• [TASK INSTRUCTIONS]:
From the listing below, copy only the lines from the line that contains "Акции (659, 142)" to the line that contains "Política de Privacidad (876, 957)", counting those two lines as part of the copy.

• [PROVIDED ENTRIES]:
- - -

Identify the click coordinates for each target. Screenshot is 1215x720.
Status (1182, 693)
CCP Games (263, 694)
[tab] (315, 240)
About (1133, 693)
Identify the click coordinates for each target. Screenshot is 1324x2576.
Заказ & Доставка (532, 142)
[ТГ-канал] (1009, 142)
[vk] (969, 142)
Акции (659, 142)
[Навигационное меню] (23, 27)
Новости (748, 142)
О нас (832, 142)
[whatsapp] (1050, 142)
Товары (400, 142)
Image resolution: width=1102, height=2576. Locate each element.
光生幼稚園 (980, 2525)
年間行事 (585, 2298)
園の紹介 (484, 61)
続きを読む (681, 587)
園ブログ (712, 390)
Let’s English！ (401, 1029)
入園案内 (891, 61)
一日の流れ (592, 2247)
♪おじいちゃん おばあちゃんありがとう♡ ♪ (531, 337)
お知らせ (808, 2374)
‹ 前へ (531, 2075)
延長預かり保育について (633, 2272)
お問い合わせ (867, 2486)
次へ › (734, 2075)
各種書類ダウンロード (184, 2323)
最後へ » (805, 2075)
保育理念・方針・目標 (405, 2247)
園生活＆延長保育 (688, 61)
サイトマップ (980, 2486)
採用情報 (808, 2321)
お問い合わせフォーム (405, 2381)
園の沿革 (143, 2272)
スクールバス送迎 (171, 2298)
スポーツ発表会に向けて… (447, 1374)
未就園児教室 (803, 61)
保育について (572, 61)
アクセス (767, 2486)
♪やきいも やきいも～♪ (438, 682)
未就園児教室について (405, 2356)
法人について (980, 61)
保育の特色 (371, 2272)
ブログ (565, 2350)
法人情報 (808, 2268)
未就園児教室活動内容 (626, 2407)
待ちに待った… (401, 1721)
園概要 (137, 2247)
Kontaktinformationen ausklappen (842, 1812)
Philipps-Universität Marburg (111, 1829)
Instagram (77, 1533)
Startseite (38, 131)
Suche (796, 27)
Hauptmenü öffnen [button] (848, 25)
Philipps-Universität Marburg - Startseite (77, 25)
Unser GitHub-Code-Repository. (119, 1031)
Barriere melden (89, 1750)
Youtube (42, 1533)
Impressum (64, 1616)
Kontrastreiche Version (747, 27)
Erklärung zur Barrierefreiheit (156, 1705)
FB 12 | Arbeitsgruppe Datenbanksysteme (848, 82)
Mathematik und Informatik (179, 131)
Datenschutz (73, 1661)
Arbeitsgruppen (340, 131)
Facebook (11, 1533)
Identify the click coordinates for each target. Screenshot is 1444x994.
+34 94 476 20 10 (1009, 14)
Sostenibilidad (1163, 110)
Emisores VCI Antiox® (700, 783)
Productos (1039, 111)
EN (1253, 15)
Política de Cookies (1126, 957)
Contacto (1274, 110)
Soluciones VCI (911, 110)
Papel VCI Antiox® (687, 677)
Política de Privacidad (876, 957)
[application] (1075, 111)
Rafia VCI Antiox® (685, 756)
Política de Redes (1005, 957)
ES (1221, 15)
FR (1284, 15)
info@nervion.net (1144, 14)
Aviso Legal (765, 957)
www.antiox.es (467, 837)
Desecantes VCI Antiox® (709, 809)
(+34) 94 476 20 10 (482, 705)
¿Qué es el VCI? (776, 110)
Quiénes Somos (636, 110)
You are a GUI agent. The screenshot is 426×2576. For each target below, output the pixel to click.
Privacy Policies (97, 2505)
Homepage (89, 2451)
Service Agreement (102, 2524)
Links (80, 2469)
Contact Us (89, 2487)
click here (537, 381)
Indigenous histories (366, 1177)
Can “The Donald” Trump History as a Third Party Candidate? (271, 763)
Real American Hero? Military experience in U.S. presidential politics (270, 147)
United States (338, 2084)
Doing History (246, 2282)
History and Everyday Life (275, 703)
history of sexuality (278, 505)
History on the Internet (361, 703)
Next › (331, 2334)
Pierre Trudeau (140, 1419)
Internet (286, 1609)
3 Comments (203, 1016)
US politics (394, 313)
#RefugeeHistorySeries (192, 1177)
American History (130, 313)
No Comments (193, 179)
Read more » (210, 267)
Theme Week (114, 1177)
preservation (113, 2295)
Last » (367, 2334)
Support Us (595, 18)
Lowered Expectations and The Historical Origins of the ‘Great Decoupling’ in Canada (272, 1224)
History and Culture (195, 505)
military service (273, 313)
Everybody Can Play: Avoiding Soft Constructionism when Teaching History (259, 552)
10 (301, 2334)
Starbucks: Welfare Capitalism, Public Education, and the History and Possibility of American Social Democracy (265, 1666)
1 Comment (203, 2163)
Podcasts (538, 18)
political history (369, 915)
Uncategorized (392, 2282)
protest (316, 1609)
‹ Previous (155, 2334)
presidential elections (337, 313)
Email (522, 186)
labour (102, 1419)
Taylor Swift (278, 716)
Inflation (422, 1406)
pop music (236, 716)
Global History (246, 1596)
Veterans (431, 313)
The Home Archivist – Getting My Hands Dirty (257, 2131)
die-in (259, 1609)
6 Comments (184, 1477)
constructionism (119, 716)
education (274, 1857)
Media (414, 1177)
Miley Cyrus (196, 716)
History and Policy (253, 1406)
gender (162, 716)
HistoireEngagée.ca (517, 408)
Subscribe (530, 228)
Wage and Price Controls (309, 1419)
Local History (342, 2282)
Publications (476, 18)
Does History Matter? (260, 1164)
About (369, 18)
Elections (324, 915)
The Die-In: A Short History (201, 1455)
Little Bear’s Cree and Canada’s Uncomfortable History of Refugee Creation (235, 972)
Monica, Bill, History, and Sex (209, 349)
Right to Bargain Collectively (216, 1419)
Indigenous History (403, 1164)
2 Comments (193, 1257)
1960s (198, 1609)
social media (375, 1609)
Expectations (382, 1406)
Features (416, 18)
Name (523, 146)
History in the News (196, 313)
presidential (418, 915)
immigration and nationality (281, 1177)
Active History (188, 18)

- - -

• [ANSWER BOX]:
Акции (659, 142)
[Навигационное меню] (23, 27)
Новости (748, 142)
О нас (832, 142)
[whatsapp] (1050, 142)
Товары (400, 142)
Image resolution: width=1102, height=2576. Locate each element.
光生幼稚園 (980, 2525)
年間行事 (585, 2298)
園の紹介 (484, 61)
続きを読む (681, 587)
園ブログ (712, 390)
Let’s English！ (401, 1029)
入園案内 (891, 61)
一日の流れ (592, 2247)
♪おじいちゃん おばあちゃんありがとう♡ ♪ (531, 337)
お知らせ (808, 2374)
‹ 前へ (531, 2075)
延長預かり保育について (633, 2272)
お問い合わせ (867, 2486)
次へ › (734, 2075)
各種書類ダウンロード (184, 2323)
最後へ » (805, 2075)
保育理念・方針・目標 (405, 2247)
園生活＆延長保育 (688, 61)
サイトマップ (980, 2486)
採用情報 (808, 2321)
お問い合わせフォーム (405, 2381)
園の沿革 (143, 2272)
スクールバス送迎 (171, 2298)
スポーツ発表会に向けて… (447, 1374)
未就園児教室 (803, 61)
保育について (572, 61)
アクセス (767, 2486)
♪やきいも やきいも～♪ (438, 682)
未就園児教室について (405, 2356)
法人について (980, 61)
保育の特色 (371, 2272)
ブログ (565, 2350)
法人情報 (808, 2268)
未就園児教室活動内容 (626, 2407)
待ちに待った… (401, 1721)
園概要 (137, 2247)
Kontaktinformationen ausklappen (842, 1812)
Philipps-Universität Marburg (111, 1829)
Instagram (77, 1533)
Startseite (38, 131)
Suche (796, 27)
Hauptmenü öffnen [button] (848, 25)
Philipps-Universität Marburg - Startseite (77, 25)
Unser GitHub-Code-Repository. (119, 1031)
Barriere melden (89, 1750)
Youtube (42, 1533)
Impressum (64, 1616)
Kontrastreiche Version (747, 27)
Erklärung zur Barrierefreiheit (156, 1705)
FB 12 | Arbeitsgruppe Datenbanksysteme (848, 82)
Mathematik und Informatik (179, 131)
Datenschutz (73, 1661)
Arbeitsgruppen (340, 131)
Facebook (11, 1533)
Identify the click coordinates for each target. Screenshot is 1444x994.
+34 94 476 20 10 (1009, 14)
Sostenibilidad (1163, 110)
Emisores VCI Antiox® (700, 783)
Productos (1039, 111)
EN (1253, 15)
Política de Cookies (1126, 957)
Contacto (1274, 110)
Soluciones VCI (911, 110)
Papel VCI Antiox® (687, 677)
Política de Privacidad (876, 957)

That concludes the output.